Tirage en Croix

3

(above)
Assessment (e.g., of pros and cons); the higher spiritual perspective on the situation or on the querent’s goal.
1

(left)
Supportive conditions.
5

(center)
Summary of situation; aspects and conditions of which to be conscious and to take note.
2

(right)
Oppositional conditions.
4

(below)
Likely outcome.

This layout was described by the Swiss occultist, artist and author Oswald Wirth in his book The Tarot of the Magicians. Wirth stated that “no rule stands” in Tarot divination but offered a method “pointed out to” Stanislas de Guaita by Joséphin Péladan.

It traditionally used only the Major Arcana cards. Upon the querent’s question being posed, four cards are selected and a fifth card is identified through a calculation based on them.

To select each of the first four cards, Wirth suggested shuffling cards, and asking the querent for the first number between 1 and 22 that comes intuitively to mind, then counting off that many cards to find the card corresponding to the number. (He may have meant that all of the cards should be in each shuffle; if so, it would be possible to select the same card for two or more positions in the same layout.)

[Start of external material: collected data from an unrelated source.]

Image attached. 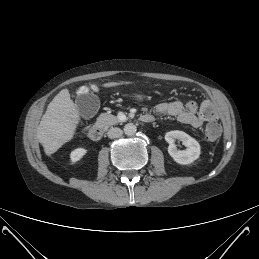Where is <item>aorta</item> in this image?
Returning a JSON list of instances; mask_svg holds the SVG:
<instances>
[{"label": "aorta", "mask_w": 259, "mask_h": 259, "mask_svg": "<svg viewBox=\"0 0 259 259\" xmlns=\"http://www.w3.org/2000/svg\"><path fill=\"white\" fill-rule=\"evenodd\" d=\"M136 131H137L136 125L133 123H127L124 126V133L127 136H133L136 133Z\"/></svg>", "instance_id": "aorta-1"}]
</instances>
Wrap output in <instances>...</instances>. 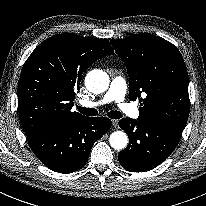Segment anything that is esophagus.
<instances>
[{
	"label": "esophagus",
	"mask_w": 206,
	"mask_h": 206,
	"mask_svg": "<svg viewBox=\"0 0 206 206\" xmlns=\"http://www.w3.org/2000/svg\"><path fill=\"white\" fill-rule=\"evenodd\" d=\"M112 125L117 128L118 127V120H112Z\"/></svg>",
	"instance_id": "1"
}]
</instances>
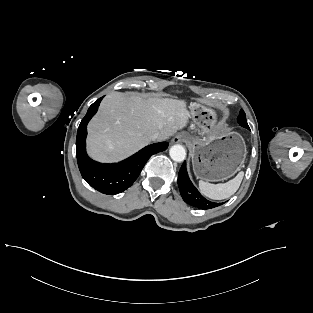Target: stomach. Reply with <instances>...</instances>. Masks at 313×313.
I'll return each instance as SVG.
<instances>
[{
	"label": "stomach",
	"mask_w": 313,
	"mask_h": 313,
	"mask_svg": "<svg viewBox=\"0 0 313 313\" xmlns=\"http://www.w3.org/2000/svg\"><path fill=\"white\" fill-rule=\"evenodd\" d=\"M190 118L197 136L188 135L193 171L205 181H223L243 165L247 150L241 135L224 132L216 124L213 109L197 102L189 106Z\"/></svg>",
	"instance_id": "stomach-1"
}]
</instances>
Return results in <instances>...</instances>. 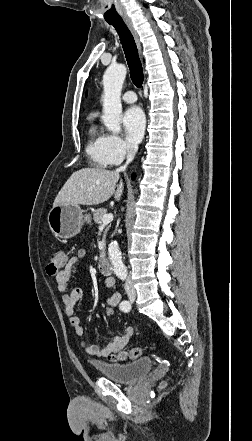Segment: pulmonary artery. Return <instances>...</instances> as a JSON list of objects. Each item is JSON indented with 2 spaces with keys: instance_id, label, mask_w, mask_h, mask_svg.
<instances>
[{
  "instance_id": "obj_1",
  "label": "pulmonary artery",
  "mask_w": 252,
  "mask_h": 441,
  "mask_svg": "<svg viewBox=\"0 0 252 441\" xmlns=\"http://www.w3.org/2000/svg\"><path fill=\"white\" fill-rule=\"evenodd\" d=\"M122 100L126 103H134L137 101V96L133 91H127L122 95Z\"/></svg>"
}]
</instances>
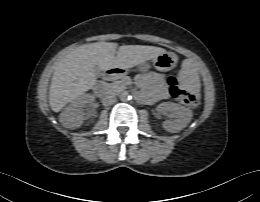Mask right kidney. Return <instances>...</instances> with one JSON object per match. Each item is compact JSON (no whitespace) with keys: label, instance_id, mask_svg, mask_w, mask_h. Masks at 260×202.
Listing matches in <instances>:
<instances>
[{"label":"right kidney","instance_id":"1","mask_svg":"<svg viewBox=\"0 0 260 202\" xmlns=\"http://www.w3.org/2000/svg\"><path fill=\"white\" fill-rule=\"evenodd\" d=\"M93 101L94 97L91 94H84L77 98L60 114L61 124L64 127L71 129L80 127L85 116L83 107L87 104H91Z\"/></svg>","mask_w":260,"mask_h":202}]
</instances>
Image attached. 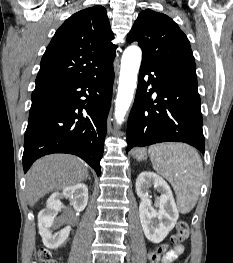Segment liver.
Here are the masks:
<instances>
[{"instance_id":"1","label":"liver","mask_w":233,"mask_h":263,"mask_svg":"<svg viewBox=\"0 0 233 263\" xmlns=\"http://www.w3.org/2000/svg\"><path fill=\"white\" fill-rule=\"evenodd\" d=\"M87 177L88 170L79 158L67 154L45 156L27 173V201L33 206L45 194L78 184Z\"/></svg>"}]
</instances>
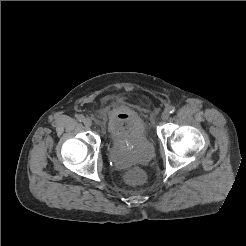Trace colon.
<instances>
[{
    "instance_id": "5ec220e1",
    "label": "colon",
    "mask_w": 246,
    "mask_h": 246,
    "mask_svg": "<svg viewBox=\"0 0 246 246\" xmlns=\"http://www.w3.org/2000/svg\"><path fill=\"white\" fill-rule=\"evenodd\" d=\"M125 178L129 184L137 185L144 182L145 174L140 169H132L126 174Z\"/></svg>"
}]
</instances>
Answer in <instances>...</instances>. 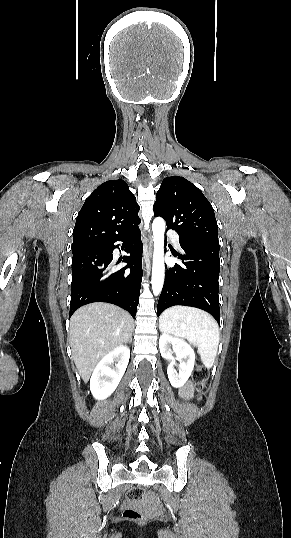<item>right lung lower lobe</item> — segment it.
<instances>
[{
	"label": "right lung lower lobe",
	"instance_id": "1",
	"mask_svg": "<svg viewBox=\"0 0 291 538\" xmlns=\"http://www.w3.org/2000/svg\"><path fill=\"white\" fill-rule=\"evenodd\" d=\"M141 232H132L98 247L73 254L70 316L81 306L92 302H108L127 310L133 318L137 312L142 280ZM121 241L129 256L118 260L128 263L113 268L114 243Z\"/></svg>",
	"mask_w": 291,
	"mask_h": 538
}]
</instances>
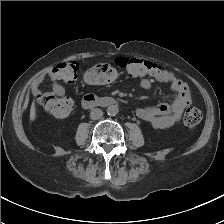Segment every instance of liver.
<instances>
[{
    "mask_svg": "<svg viewBox=\"0 0 224 224\" xmlns=\"http://www.w3.org/2000/svg\"><path fill=\"white\" fill-rule=\"evenodd\" d=\"M37 119V111L34 102L31 103L30 113H29V121L34 123Z\"/></svg>",
    "mask_w": 224,
    "mask_h": 224,
    "instance_id": "liver-1",
    "label": "liver"
}]
</instances>
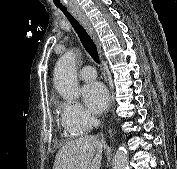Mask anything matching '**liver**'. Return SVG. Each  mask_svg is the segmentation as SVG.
I'll return each mask as SVG.
<instances>
[{
  "label": "liver",
  "instance_id": "liver-1",
  "mask_svg": "<svg viewBox=\"0 0 177 169\" xmlns=\"http://www.w3.org/2000/svg\"><path fill=\"white\" fill-rule=\"evenodd\" d=\"M106 143L84 136L66 143L56 154L53 169H100Z\"/></svg>",
  "mask_w": 177,
  "mask_h": 169
}]
</instances>
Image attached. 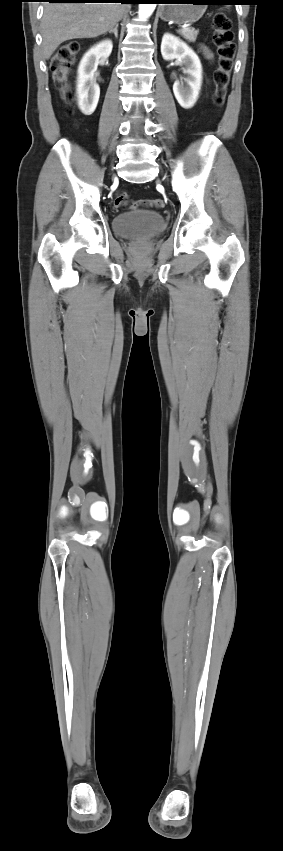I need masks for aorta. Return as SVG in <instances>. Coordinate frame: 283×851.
Masks as SVG:
<instances>
[{
    "label": "aorta",
    "instance_id": "obj_1",
    "mask_svg": "<svg viewBox=\"0 0 283 851\" xmlns=\"http://www.w3.org/2000/svg\"><path fill=\"white\" fill-rule=\"evenodd\" d=\"M156 4L154 3H142L139 4V16L141 19L148 18L154 11Z\"/></svg>",
    "mask_w": 283,
    "mask_h": 851
}]
</instances>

The fifth card, in the center position, is interpreted as synthesizing the other four cards. According to Wirth, “This synthesis in fact relates to what is of prime importance and on which everything depends.” It may be calculated by adding together the numbers on the first four cards and reducing the result (iteratively summing digits as in numerology), if necessary, to 22 or less. If the result is either 0 or 22, then the fifth card is card 0 “Le Fou” (The Fool). Otherwise, the result indicates the card for the fifth position. (It may happen that the result indicates one of the four cards already placed; some consider a dual placement acceptable, while others may wish to draw another card. For simplicity, this Web site is programmed to use the next available card from the deck, although this may be changed in future.)

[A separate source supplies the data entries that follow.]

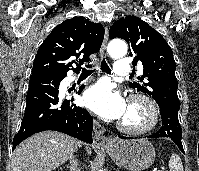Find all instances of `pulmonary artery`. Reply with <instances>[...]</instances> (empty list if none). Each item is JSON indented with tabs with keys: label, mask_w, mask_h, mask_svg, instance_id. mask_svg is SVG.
<instances>
[{
	"label": "pulmonary artery",
	"mask_w": 199,
	"mask_h": 171,
	"mask_svg": "<svg viewBox=\"0 0 199 171\" xmlns=\"http://www.w3.org/2000/svg\"><path fill=\"white\" fill-rule=\"evenodd\" d=\"M131 66L127 60H119L114 65V74L117 76H126L131 73Z\"/></svg>",
	"instance_id": "e3ab8cb5"
}]
</instances>
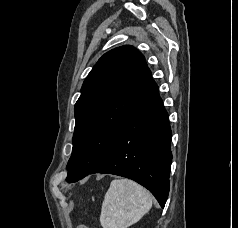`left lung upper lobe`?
<instances>
[{
	"label": "left lung upper lobe",
	"mask_w": 238,
	"mask_h": 228,
	"mask_svg": "<svg viewBox=\"0 0 238 228\" xmlns=\"http://www.w3.org/2000/svg\"><path fill=\"white\" fill-rule=\"evenodd\" d=\"M150 78L144 56L130 45L115 48L99 59L75 104L67 178L90 172L107 157Z\"/></svg>",
	"instance_id": "1"
}]
</instances>
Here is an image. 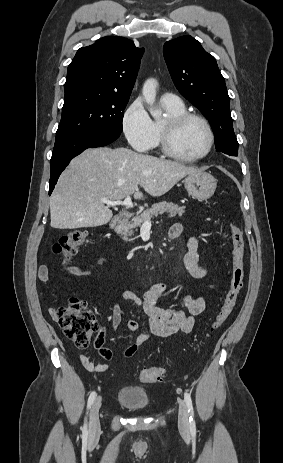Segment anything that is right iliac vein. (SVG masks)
I'll return each instance as SVG.
<instances>
[{
    "label": "right iliac vein",
    "mask_w": 283,
    "mask_h": 463,
    "mask_svg": "<svg viewBox=\"0 0 283 463\" xmlns=\"http://www.w3.org/2000/svg\"><path fill=\"white\" fill-rule=\"evenodd\" d=\"M101 397H97L94 401L89 418V429L88 434L90 439H96L100 434V421H99V409L101 407Z\"/></svg>",
    "instance_id": "right-iliac-vein-1"
}]
</instances>
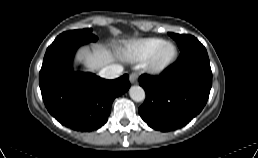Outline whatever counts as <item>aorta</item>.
Segmentation results:
<instances>
[{
	"label": "aorta",
	"instance_id": "762f6f07",
	"mask_svg": "<svg viewBox=\"0 0 258 158\" xmlns=\"http://www.w3.org/2000/svg\"><path fill=\"white\" fill-rule=\"evenodd\" d=\"M129 95L135 102H141L145 99V91L140 86H132L129 90Z\"/></svg>",
	"mask_w": 258,
	"mask_h": 158
}]
</instances>
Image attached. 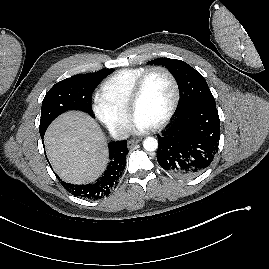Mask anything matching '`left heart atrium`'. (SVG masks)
I'll return each instance as SVG.
<instances>
[{
  "mask_svg": "<svg viewBox=\"0 0 269 269\" xmlns=\"http://www.w3.org/2000/svg\"><path fill=\"white\" fill-rule=\"evenodd\" d=\"M150 127H151L150 125H148L147 123L141 121L140 119L136 117L133 120V129L136 132H144L148 130Z\"/></svg>",
  "mask_w": 269,
  "mask_h": 269,
  "instance_id": "39dd6f15",
  "label": "left heart atrium"
}]
</instances>
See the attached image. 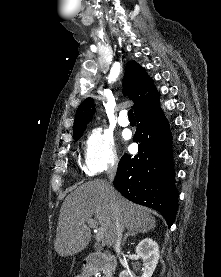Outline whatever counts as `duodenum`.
<instances>
[{"label":"duodenum","mask_w":221,"mask_h":277,"mask_svg":"<svg viewBox=\"0 0 221 277\" xmlns=\"http://www.w3.org/2000/svg\"><path fill=\"white\" fill-rule=\"evenodd\" d=\"M117 267L115 257L102 253H92L83 261V273L90 277L98 270H104L111 277L114 275Z\"/></svg>","instance_id":"obj_1"}]
</instances>
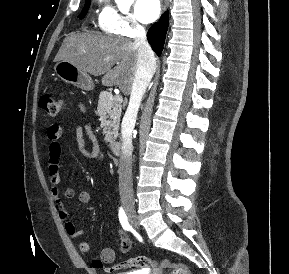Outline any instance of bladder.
Here are the masks:
<instances>
[{"instance_id":"31cf9c89","label":"bladder","mask_w":289,"mask_h":274,"mask_svg":"<svg viewBox=\"0 0 289 274\" xmlns=\"http://www.w3.org/2000/svg\"><path fill=\"white\" fill-rule=\"evenodd\" d=\"M117 274H147V273H144L143 271H129V272H120Z\"/></svg>"}]
</instances>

The diagram at the top of this page gives a modern rendering of what the positions signify. Wirth used the metaphor of a courtroom in which one’s case is argued, and he labeled the positions as follows:

  1. ASSERTION For
  2. NEGATION Against
  3. DISCUSSION Judge
  4. SOLUTION Sentence
  5. SYNTHESIS

A curious coincidental pattern, discovered through this Web site, is formed by summing the first four cards of a suit, and numerologically reducing the sum to a number less than 22. The result is the number of a Major Arcana card containing symbolism relatable in theme or appearance to the given suit.

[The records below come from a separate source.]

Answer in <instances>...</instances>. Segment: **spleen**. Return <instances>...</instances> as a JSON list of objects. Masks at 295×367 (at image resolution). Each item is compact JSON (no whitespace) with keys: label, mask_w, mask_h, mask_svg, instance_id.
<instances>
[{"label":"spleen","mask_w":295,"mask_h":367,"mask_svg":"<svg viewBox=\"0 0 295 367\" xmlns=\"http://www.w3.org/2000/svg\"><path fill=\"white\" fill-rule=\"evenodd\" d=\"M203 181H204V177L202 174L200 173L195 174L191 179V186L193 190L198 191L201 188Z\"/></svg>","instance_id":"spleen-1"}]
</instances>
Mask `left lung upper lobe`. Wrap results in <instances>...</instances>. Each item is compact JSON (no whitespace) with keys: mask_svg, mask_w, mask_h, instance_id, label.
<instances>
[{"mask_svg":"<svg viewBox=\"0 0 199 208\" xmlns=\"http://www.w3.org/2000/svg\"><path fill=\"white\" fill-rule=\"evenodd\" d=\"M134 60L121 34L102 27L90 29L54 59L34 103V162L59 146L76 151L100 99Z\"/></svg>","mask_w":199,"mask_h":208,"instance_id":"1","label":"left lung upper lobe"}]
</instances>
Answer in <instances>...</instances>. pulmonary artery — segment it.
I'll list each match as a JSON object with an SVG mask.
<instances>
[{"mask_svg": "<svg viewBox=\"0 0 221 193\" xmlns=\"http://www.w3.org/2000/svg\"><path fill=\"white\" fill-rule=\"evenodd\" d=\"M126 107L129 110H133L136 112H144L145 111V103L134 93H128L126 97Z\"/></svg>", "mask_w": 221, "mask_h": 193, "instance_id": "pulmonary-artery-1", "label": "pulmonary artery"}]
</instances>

  • Batons (also called: Arrows, Wands, Clubs, Flame, Rods, Scepters, Staves, Sticks, Fire):
    22 + 23 + 24 + 25 = 94 = 9 + 4 = 13 … Death with scythe or longbow and arrow
  • Cups (also called: Cauldrons, Chalices, Blue, Hearts, Vessels, Water):
    36 + 37 + 38 + 39 = 150 = 1 + 5 + 0 = 6 … Lovers
  • Swords (also called: Blades, Daggers, Spades, Air):
    50 + 51 + 52 + 53 = 206 = 2 + 0 + 6 = 8 … Lady Justice with upraised sword
  • Coins (also called: Diamonds, Discs, Pentacles, Spheres, Earth):
    64 + 65 + 66 + 67 = 262 = 2 + 6 + 2 = 10 … Wheel of Fortune
A curious numerological pattern

As with the Leminiscate Tableau, the apparent pattern works best with the order of the Justice and Strength cards given in older decks, rather than some modern decks where they are switched.